Monday, 28 June 2010
Exhibit Hall (DoubleTree by Hilton Portland)
Using multiple information from cloud profiling radar and lidar collected mainly from ship observation in the past, reproducibility of ice cloud microphysics in the Center for Climate System ResearchNational Institute for Environmental StudiesFrontier Research Center for Global Change atmospheric general circulation model (AGCM) was investigated. The comparison was carried out utilizing the weather regime classification classified by International Satellite Cloud Climatology Project (ISCCP) cluster analysis, where the ice clouds properties (e.g., ice water path, precipitating ice fraction, cloud top height) retrieved from the radar/lidar observation was found to have rough consistency with what would be expected from such cloud-type mixture classification.
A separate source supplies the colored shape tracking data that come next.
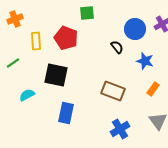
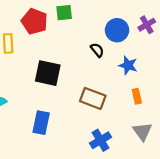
red pentagon: (66, 38) -> (34, 21), moved
black square: (56, 75) -> (48, 73), moved
orange rectangle: (153, 89) -> (137, 96), turned -48

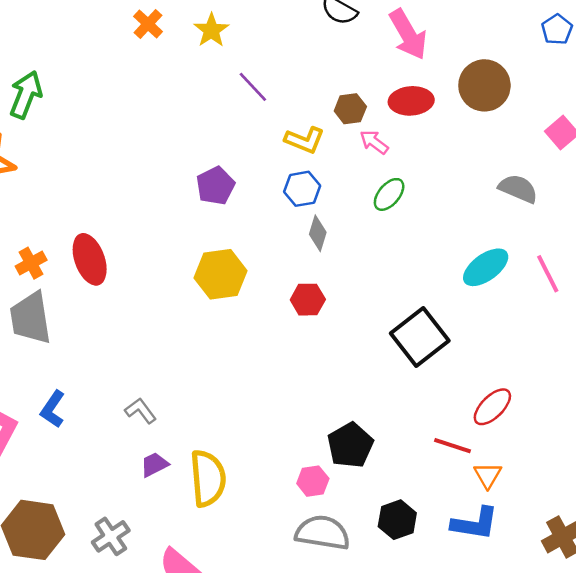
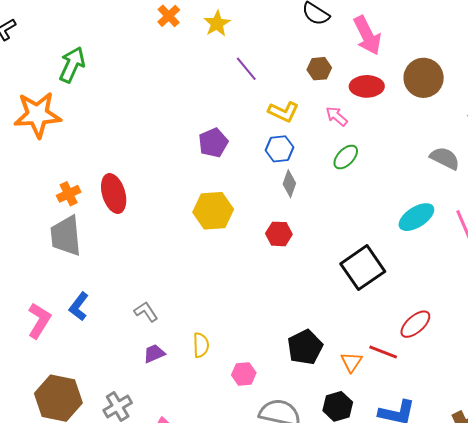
brown hexagon: (350, 109) -> (319, 69), moved
orange triangle: (488, 475) -> (351, 362), moved
yellow semicircle: (208, 478) -> (201, 345), moved, size x0.6
pink hexagon: (313, 481) -> (244, 374), moved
The comparison result showed that the model tended to produce two times larger high cloud fraction in the cirrus regimes but 50% lower in the deepest convective regime. Despite the weather regime, the simulated IWP generally underestimated the observed values and the observed variety was weakly reproduced in the model. This was considered to arise mainly from the too small simulated IWC above 11km. In case of ice particle size (reff), the AGCM successfully predicted the observed frequency distribution above 11km, but however produced large overestimation below 11km due to too large fraction of reff around 100μm. The same dataset was further used to explore the uncertainty of the extended version of the retrieval algorithm used in this study for application to space-borne radar/lidar observations and to extend the study here to more global analysis of cloud microphysics.